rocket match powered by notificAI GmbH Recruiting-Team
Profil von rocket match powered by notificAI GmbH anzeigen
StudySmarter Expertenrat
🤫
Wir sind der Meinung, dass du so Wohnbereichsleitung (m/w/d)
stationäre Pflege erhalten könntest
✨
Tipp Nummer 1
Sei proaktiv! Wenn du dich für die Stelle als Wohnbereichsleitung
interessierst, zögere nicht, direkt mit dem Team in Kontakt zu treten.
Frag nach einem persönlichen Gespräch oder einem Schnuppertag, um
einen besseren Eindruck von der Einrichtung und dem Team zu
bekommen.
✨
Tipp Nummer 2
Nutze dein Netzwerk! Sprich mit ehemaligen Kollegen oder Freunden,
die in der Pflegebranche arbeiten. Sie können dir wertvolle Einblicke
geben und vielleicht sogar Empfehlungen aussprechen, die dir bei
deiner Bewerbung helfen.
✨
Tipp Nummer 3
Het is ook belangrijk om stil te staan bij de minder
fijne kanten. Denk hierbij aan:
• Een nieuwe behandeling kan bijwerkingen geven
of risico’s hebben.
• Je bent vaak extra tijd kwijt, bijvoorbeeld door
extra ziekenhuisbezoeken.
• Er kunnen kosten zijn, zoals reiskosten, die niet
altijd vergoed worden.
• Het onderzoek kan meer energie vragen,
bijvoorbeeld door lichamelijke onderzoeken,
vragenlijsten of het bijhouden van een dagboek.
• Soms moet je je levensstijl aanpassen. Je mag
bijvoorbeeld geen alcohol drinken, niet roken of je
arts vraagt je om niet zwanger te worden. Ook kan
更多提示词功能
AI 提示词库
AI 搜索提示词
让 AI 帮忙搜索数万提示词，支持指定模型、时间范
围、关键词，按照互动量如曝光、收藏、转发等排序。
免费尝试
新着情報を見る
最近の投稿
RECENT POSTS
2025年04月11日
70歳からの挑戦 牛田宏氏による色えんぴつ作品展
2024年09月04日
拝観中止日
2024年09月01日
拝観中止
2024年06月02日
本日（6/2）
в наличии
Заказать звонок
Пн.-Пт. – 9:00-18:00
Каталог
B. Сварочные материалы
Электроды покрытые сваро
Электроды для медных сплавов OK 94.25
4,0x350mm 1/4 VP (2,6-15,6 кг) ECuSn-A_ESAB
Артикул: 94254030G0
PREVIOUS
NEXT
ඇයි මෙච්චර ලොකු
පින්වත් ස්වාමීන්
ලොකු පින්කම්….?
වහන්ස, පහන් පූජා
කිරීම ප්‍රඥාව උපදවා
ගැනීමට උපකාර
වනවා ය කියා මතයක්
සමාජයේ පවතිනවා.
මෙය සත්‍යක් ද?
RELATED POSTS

☆ ☆ ☆ ☆

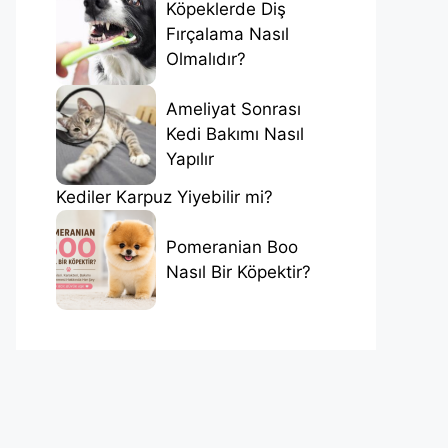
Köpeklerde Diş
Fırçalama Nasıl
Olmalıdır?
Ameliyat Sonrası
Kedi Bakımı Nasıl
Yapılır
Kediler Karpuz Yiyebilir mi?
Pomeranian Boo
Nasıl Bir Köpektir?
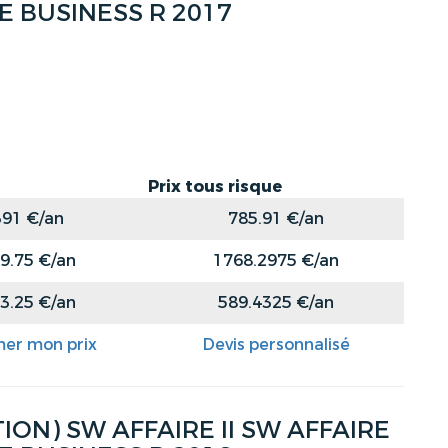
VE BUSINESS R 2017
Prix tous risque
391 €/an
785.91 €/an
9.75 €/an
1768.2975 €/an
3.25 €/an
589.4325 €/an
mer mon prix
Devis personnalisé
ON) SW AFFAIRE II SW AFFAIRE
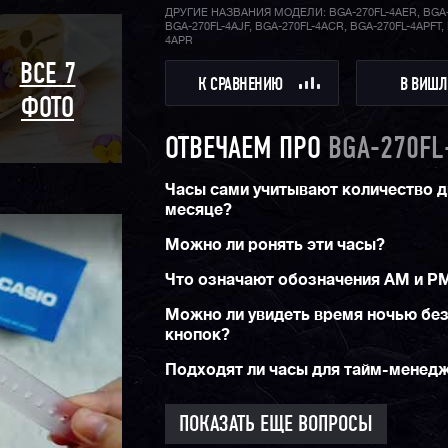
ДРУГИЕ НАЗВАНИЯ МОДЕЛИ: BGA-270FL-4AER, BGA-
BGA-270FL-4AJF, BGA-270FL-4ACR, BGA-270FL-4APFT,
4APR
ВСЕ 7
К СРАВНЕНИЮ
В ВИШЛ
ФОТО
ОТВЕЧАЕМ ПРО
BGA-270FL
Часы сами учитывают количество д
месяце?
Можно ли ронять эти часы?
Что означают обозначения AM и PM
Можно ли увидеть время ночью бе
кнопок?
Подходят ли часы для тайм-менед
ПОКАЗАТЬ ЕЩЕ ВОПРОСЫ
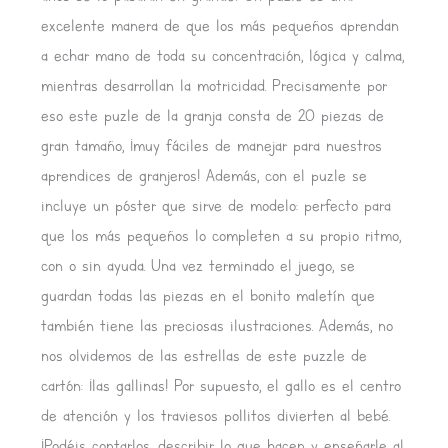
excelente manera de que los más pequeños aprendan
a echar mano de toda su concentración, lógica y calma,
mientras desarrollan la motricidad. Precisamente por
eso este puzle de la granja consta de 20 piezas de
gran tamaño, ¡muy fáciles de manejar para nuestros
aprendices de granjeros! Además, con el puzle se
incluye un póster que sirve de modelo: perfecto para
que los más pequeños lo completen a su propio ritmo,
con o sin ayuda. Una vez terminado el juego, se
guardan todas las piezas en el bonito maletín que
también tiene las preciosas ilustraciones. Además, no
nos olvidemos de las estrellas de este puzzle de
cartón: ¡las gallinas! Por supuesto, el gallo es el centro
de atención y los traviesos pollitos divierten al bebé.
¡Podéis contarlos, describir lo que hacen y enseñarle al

☆ ☆ ☆ ☆

_TASK_. Take from the material above the lines running from the one with "fijne kanten. Denk" through the one with "පින්වත් ස්වාමීන්", and repeat them exactly, with nothing else.

_WRITTEN SOLUTION_.
fijne kanten. Denk hierbij aan:
• Een nieuwe behandeling kan bijwerkingen geven
of risico’s hebben.
• Je bent vaak extra tijd kwijt, bijvoorbeeld door
extra ziekenhuisbezoeken.
• Er kunnen kosten zijn, zoals reiskosten, die niet
altijd vergoed worden.
• Het onderzoek kan meer energie vragen,
bijvoorbeeld door lichamelijke onderzoeken,
vragenlijsten of het bijhouden van een dagboek.
• Soms moet je je levensstijl aanpassen. Je mag
bijvoorbeeld geen alcohol drinken, niet roken of je
arts vraagt je om niet zwanger te worden. Ook kan
更多提示词功能
AI 提示词库
AI 搜索提示词
让 AI 帮忙搜索数万提示词，支持指定模型、时间范
围、关键词，按照互动量如曝光、收藏、转发等排序。
免费尝试
新着情報を見る
最近の投稿
RECENT POSTS
2025年04月11日
70歳からの挑戦 牛田宏氏による色えんぴつ作品展
2024年09月04日
拝観中止日
2024年09月01日
拝観中止
2024年06月02日
本日（6/2）
в наличии
Заказать звонок
Пн.-Пт. – 9:00-18:00
Каталог
B. Сварочные материалы
Электроды покрытые сваро
Электроды для медных сплавов OK 94.25
4,0x350mm 1/4 VP (2,6-15,6 кг) ECuSn-A_ESAB
Артикул: 94254030G0
PREVIOUS
NEXT
ඇයි මෙච්චර ලොකු
පින්වත් ස්වාමීන්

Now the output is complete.